◆ Supplied records:
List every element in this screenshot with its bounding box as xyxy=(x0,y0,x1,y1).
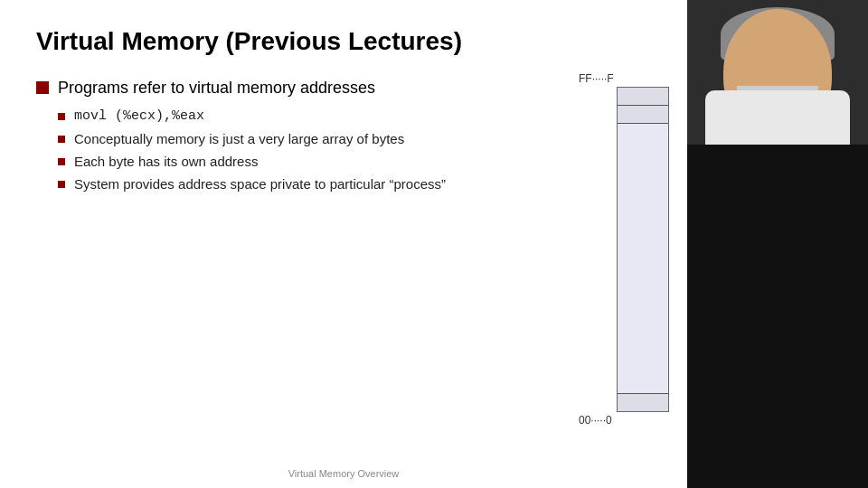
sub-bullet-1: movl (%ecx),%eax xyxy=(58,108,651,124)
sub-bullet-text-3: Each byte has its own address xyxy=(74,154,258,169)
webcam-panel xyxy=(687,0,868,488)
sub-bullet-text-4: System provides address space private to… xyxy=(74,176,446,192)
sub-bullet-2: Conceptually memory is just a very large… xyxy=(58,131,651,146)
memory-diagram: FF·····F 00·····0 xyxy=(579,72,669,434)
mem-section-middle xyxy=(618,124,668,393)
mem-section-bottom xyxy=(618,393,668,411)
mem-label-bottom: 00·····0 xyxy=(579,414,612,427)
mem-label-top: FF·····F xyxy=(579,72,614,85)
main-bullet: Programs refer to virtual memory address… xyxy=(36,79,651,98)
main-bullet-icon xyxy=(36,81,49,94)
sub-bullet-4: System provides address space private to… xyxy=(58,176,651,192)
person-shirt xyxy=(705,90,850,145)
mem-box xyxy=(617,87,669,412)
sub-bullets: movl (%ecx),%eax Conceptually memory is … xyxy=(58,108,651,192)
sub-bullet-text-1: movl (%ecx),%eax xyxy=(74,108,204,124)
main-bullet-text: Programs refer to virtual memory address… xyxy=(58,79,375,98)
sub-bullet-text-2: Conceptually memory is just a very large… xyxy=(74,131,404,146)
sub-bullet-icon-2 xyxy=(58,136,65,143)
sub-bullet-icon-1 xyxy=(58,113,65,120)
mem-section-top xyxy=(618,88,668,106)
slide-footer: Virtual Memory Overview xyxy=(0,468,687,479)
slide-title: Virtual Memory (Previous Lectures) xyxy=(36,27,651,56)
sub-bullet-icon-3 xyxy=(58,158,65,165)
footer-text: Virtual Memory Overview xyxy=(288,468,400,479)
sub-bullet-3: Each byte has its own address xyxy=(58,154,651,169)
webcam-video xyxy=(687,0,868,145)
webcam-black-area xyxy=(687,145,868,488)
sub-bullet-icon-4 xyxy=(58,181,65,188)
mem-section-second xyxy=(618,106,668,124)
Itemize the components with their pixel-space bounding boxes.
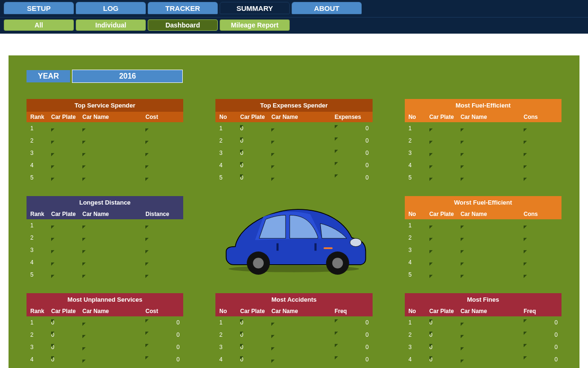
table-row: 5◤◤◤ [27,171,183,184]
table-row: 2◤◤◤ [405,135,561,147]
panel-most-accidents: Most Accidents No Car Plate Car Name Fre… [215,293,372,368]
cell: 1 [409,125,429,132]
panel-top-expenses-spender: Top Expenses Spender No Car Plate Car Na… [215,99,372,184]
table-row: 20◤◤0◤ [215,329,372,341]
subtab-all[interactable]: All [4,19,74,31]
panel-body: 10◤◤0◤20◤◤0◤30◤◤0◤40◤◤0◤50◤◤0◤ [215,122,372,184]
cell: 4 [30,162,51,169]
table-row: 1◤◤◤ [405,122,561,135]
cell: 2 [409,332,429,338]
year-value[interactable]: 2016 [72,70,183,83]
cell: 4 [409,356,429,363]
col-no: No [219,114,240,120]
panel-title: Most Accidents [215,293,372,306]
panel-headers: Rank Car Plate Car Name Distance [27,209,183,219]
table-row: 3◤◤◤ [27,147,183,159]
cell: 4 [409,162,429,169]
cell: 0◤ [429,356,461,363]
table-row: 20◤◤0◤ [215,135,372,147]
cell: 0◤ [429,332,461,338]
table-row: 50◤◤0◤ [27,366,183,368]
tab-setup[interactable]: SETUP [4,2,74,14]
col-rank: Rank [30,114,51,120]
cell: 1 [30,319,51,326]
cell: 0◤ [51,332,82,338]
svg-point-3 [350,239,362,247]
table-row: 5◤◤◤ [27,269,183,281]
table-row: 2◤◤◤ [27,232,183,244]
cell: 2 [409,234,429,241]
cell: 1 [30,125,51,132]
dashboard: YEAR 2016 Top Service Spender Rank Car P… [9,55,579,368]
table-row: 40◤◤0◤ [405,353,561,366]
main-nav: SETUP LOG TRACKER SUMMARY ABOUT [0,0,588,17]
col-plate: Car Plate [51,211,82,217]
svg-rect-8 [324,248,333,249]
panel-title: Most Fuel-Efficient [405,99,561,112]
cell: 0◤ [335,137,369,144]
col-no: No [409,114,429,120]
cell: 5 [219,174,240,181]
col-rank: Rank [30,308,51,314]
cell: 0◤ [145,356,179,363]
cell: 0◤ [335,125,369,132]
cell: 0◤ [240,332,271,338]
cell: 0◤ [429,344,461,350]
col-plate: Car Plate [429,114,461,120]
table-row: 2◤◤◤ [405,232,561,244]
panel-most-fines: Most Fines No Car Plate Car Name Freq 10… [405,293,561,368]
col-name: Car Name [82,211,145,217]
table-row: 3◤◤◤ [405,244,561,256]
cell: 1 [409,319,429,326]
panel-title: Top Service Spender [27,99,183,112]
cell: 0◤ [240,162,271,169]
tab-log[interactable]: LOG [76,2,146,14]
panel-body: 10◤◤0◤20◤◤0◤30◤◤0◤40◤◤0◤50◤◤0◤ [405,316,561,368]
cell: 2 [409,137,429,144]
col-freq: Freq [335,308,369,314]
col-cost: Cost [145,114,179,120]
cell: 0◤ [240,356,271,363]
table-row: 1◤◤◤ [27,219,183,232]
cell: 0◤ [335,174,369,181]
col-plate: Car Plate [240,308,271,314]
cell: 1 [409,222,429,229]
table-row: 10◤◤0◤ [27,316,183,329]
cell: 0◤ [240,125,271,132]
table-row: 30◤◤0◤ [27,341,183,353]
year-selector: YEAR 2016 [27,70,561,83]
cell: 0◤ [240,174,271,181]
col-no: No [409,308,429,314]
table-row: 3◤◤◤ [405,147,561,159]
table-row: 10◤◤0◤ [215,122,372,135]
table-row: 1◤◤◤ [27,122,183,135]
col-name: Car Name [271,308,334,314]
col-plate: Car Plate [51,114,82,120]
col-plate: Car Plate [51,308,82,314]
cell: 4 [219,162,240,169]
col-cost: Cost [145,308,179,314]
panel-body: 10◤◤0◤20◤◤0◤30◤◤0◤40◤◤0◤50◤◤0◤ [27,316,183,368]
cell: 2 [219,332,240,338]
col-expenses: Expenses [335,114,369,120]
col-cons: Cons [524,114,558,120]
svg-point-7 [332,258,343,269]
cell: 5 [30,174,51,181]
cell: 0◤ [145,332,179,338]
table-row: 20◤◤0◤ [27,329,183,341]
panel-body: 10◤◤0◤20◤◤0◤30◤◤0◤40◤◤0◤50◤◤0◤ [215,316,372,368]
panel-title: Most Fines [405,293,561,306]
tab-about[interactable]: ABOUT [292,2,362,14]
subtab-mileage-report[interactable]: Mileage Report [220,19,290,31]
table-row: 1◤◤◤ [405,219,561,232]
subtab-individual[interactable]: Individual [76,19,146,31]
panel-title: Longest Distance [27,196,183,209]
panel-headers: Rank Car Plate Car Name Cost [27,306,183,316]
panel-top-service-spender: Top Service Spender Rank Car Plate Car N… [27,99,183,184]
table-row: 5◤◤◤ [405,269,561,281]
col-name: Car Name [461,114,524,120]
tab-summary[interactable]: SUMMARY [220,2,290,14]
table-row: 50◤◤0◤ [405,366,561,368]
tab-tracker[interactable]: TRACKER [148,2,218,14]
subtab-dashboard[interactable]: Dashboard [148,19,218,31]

◆ Assignment:
Show every line in the entries above that contains the string "icon".

◆ Answer space:
main-bullet-icon xyxy=(36,81,49,94)
sub-bullet-icon-2 xyxy=(58,136,65,143)
sub-bullet-icon-1 xyxy=(58,113,65,120)
sub-bullet-icon-3 xyxy=(58,158,65,165)
sub-bullet-icon-4 xyxy=(58,181,65,188)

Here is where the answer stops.